Activity
Write out the data word for word and omit every picture.

* * *

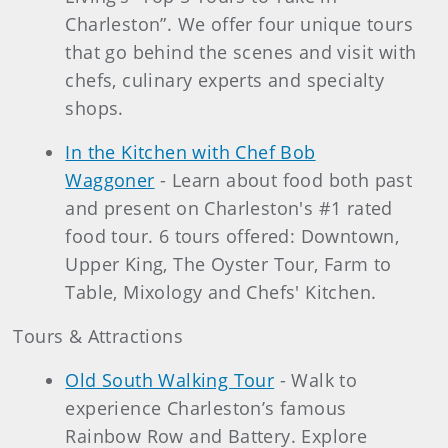
Charleston”. We offer four unique tours
that go behind the scenes and visit with
chefs, culinary experts and specialty
shops.
In the Kitchen with Chef Bob
Waggoner
- Learn about food both past
and present on Charleston's #1 rated
food tour. 6 tours offered: Downtown,
Upper King, The Oyster Tour, Farm to
Table, Mixology and Chefs' Kitchen.
Tours & Attractions
Old South Walking Tour
- Walk to
experience Charleston’s famous
Rainbow Row and Battery. Explore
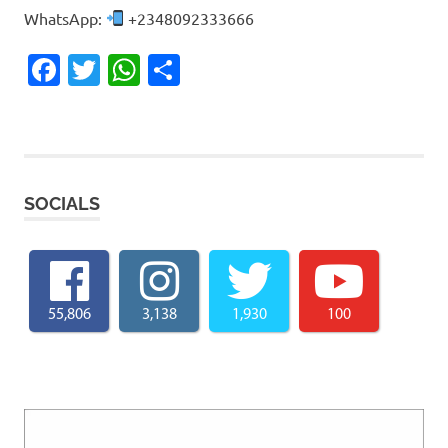
WhatsApp:
+2348092333666
Facebook
Twitter
WhatsApp
Share
SOCIALS
55,806
3,138
1,930
100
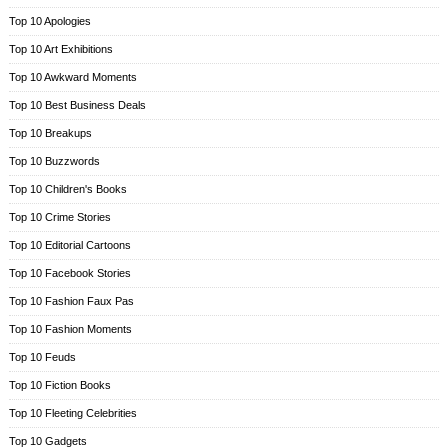
Top 10 Apologies
Top 10 Art Exhibitions
Top 10 Awkward Moments
Top 10 Best Business Deals
Top 10 Breakups
Top 10 Buzzwords
Top 10 Children's Books
Top 10 Crime Stories
Top 10 Editorial Cartoons
Top 10 Facebook Stories
Top 10 Fashion Faux Pas
Top 10 Fashion Moments
Top 10 Feuds
Top 10 Fiction Books
Top 10 Fleeting Celebrities
Top 10 Gadgets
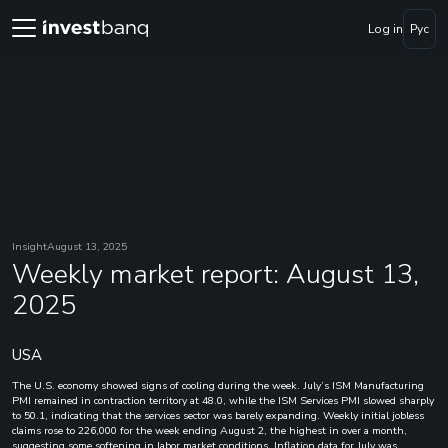
Log in
Рус
Insight
August 13, 2025
Weekly market report: August 13,
2025
USA
The U.S. economy showed signs of cooling during the week. July’s ISM Manufacturing
PMI remained in contraction territory at 48.0, while the ISM Services PMI slowed sharply
to 50.1, indicating that the services sector was barely expanding. Weekly initial jobless
claims rose to 226,000 for the week ending August 2, the highest in over a month,
suggesting some softening in labor market conditions. Inflation data for July was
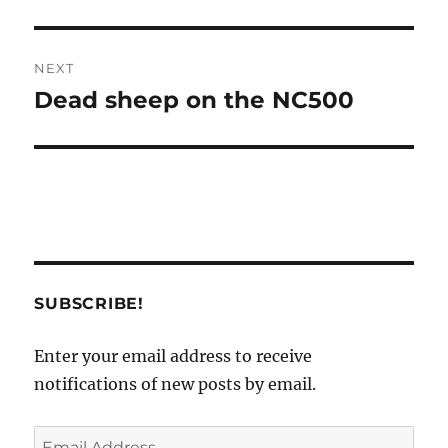
NEXT
Dead sheep on the NC500
Next
post:
SUBSCRIBE!
Enter your email address to receive
notifications of new posts by email.
Email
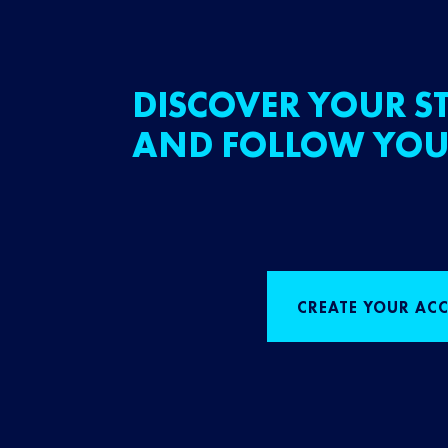
DISCOVER YOUR ST
AND FOLLOW YOU
CREATE YOUR AC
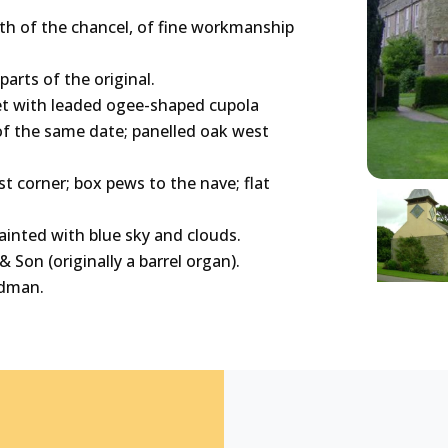
th of the chancel, of fine workmanship
arts of the original.
ret with leaded ogee-shaped cupola
 of the same date; panelled oak west
t corner; box pews to the nave; flat
painted with blue sky and clouds.
 Son (originally a barrel organ).
rdman.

* * *

Answer section
Charleston”. We offer four unique tours
that go behind the scenes and visit with
chefs, culinary experts and specialty
shops.
In the Kitchen with Chef Bob
Waggoner
- Learn about food both past
and present on Charleston's #1 rated
food tour. 6 tours offered: Downtown,
Upper King, The Oyster Tour, Farm to
Table, Mixology and Chefs' Kitchen.
Tours & Attractions
Old South Walking Tour
- Walk to
experience Charleston’s famous
Rainbow Row and Battery. Explore
WhatsApp:
+2348092333666
Facebook
Twitter
WhatsApp
Share
SOCIALS
55,806
3,138
1,930
100
Top 10 Apologies
Top 10 Art Exhibitions
Top 10 Awkward Moments
Top 10 Best Business Deals
Top 10 Breakups
Top 10 Buzzwords
Top 10 Children's Books
Top 10 Crime Stories
Top 10 Editorial Cartoons
Top 10 Facebook Stories
Top 10 Fashion Faux Pas
Top 10 Fashion Moments
Top 10 Feuds
Top 10 Fiction Books
Top 10 Fleeting Celebrities
Top 10 Gadgets
Log in
Рус
Insight
August 13, 2025
Weekly market report: August 13,
2025
USA
The U.S. economy showed signs of cooling during the week. July’s ISM Manufacturing
PMI remained in contraction territory at 48.0, while the ISM Services PMI slowed sharply
to 50.1, indicating that the services sector was barely expanding. Weekly initial jobless
claims rose to 226,000 for the week ending August 2, the highest in over a month,
suggesting some softening in labor market conditions. Inflation data for July was
NEXT
Dead sheep on the NC500
Next
post:
SUBSCRIBE!
Enter your email address to receive
notifications of new posts by email.
Email
DISCOVER YOUR ST
AND FOLLOW YOU
CREATE YOUR AC
th of the chancel, of fine workmanship
arts of the original.
ret with leaded ogee-shaped cupola
 of the same date; panelled oak west
t corner; box pews to the nave; flat
painted with blue sky and clouds.
 Son (originally a barrel organ).
rdman.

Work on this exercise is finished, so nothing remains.